• [EXERCISE GOAL] Set down exactly the stretch of lines below that opens at the line containing "Given the image: Findall" and continues through the last line of the entries, and nothing else.
##### DATA FOR PROCESSING
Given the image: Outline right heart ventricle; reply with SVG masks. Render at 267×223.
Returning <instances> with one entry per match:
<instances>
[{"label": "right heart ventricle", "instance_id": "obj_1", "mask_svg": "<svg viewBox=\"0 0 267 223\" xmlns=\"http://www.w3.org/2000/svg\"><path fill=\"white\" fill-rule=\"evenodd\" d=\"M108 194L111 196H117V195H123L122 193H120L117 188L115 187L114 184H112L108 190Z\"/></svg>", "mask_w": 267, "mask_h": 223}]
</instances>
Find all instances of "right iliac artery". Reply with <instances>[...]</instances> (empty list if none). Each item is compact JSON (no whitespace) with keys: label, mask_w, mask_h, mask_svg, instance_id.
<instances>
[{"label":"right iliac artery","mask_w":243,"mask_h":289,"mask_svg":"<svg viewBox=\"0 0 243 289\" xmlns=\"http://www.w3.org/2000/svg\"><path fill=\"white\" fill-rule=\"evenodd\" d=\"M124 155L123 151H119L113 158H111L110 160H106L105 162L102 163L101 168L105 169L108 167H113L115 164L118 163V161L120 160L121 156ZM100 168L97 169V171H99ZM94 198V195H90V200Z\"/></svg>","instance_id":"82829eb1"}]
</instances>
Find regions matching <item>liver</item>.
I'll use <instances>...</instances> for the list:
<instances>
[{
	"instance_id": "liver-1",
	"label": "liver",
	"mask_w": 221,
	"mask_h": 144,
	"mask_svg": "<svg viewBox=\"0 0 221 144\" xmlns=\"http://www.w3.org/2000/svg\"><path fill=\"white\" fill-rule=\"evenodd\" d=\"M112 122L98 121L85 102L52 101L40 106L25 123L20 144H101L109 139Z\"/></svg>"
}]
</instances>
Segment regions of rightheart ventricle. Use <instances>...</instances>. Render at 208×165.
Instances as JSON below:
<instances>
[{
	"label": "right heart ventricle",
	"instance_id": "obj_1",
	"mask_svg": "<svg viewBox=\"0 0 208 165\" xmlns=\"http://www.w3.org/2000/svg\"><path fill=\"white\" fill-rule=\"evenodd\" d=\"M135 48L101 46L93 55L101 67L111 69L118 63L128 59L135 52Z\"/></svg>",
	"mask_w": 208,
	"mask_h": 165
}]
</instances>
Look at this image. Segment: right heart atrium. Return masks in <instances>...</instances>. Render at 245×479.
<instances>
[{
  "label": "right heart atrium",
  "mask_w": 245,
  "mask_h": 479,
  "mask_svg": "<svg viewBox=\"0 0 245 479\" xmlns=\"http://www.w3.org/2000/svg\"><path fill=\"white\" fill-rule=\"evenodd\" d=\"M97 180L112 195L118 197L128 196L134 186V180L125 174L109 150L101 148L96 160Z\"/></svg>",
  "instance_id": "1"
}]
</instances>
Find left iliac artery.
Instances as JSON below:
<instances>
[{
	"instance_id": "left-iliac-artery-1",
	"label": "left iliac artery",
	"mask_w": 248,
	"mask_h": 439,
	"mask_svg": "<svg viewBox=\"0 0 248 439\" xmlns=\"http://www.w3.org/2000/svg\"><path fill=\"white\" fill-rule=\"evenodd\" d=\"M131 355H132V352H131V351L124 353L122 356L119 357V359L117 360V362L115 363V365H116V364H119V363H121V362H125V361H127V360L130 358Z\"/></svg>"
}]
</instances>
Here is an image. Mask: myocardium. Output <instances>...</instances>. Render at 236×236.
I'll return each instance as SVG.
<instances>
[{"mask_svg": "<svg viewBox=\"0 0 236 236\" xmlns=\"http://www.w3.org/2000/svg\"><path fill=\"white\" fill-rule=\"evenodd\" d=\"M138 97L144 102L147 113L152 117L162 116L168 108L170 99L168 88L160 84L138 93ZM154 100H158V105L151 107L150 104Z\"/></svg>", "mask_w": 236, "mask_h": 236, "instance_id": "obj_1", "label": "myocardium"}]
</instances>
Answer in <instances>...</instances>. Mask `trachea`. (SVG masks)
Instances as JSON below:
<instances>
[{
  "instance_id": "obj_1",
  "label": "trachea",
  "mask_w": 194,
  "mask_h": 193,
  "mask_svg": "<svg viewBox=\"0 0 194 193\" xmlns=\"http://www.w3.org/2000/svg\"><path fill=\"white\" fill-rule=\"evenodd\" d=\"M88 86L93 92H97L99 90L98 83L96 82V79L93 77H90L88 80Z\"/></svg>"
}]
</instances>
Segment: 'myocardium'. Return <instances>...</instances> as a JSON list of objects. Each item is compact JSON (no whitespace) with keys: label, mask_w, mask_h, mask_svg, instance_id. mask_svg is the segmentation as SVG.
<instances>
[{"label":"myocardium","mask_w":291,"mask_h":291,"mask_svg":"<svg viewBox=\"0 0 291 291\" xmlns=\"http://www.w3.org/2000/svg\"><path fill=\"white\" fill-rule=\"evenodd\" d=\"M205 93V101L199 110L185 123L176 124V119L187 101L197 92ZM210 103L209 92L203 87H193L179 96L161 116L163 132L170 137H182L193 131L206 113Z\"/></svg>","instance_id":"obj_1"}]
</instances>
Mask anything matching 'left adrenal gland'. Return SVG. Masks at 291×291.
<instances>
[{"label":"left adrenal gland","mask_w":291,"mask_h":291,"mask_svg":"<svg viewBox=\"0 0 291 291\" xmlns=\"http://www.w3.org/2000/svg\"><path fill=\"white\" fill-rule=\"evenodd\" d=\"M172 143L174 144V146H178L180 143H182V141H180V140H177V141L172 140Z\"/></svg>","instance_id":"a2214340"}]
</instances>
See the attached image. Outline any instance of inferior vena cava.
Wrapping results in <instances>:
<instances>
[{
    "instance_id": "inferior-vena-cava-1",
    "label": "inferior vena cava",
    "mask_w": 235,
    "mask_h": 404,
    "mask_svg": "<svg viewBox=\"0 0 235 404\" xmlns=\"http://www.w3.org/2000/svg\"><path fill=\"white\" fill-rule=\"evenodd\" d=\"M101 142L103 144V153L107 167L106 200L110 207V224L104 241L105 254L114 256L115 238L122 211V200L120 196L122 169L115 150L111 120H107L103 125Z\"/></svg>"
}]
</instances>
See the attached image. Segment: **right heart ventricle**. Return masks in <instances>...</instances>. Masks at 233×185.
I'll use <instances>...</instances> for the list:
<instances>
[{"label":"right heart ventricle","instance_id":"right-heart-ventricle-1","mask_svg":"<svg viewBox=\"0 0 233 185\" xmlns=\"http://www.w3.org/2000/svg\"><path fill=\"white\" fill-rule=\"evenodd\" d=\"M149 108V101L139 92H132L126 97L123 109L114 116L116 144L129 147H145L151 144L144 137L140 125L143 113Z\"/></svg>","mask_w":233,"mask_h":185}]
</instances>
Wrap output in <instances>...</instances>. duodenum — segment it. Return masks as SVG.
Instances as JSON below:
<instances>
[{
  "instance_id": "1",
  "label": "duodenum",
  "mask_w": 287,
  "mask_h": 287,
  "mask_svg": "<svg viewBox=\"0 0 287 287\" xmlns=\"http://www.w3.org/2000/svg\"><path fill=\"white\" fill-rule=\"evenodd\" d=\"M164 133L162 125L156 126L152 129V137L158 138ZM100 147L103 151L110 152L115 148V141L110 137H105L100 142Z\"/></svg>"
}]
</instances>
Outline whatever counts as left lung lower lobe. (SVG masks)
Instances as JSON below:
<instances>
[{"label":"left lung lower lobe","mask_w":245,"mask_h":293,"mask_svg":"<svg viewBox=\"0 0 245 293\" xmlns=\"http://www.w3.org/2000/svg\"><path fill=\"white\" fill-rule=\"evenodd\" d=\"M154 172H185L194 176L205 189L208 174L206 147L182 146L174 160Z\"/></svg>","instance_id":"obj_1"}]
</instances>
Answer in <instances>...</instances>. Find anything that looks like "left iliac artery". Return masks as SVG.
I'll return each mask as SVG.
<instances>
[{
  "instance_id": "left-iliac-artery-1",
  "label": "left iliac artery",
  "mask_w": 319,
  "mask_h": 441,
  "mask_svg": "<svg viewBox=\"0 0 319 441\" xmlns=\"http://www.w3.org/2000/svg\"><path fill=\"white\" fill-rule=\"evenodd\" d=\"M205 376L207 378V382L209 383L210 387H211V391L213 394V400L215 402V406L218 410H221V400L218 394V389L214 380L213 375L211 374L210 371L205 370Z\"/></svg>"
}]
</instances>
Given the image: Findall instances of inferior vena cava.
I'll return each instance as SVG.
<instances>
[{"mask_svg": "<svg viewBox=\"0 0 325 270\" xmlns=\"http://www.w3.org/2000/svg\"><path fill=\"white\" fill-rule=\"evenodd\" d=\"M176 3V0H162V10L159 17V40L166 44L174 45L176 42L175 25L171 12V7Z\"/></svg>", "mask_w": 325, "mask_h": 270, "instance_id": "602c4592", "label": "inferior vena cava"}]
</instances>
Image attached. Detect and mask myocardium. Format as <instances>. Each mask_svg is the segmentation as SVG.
##########
• [RESPONSE BOX]
Given the image: Findall instances of inferior vena cava.
I'll return each instance as SVG.
<instances>
[{"mask_svg": "<svg viewBox=\"0 0 325 270\" xmlns=\"http://www.w3.org/2000/svg\"><path fill=\"white\" fill-rule=\"evenodd\" d=\"M176 3V0H162V10L159 17V40L166 44L174 45L176 42L175 25L171 12V7Z\"/></svg>", "mask_w": 325, "mask_h": 270, "instance_id": "602c4592", "label": "inferior vena cava"}]
</instances>
Image attached. Detect and mask myocardium. Format as <instances>. Each mask_svg is the segmentation as SVG.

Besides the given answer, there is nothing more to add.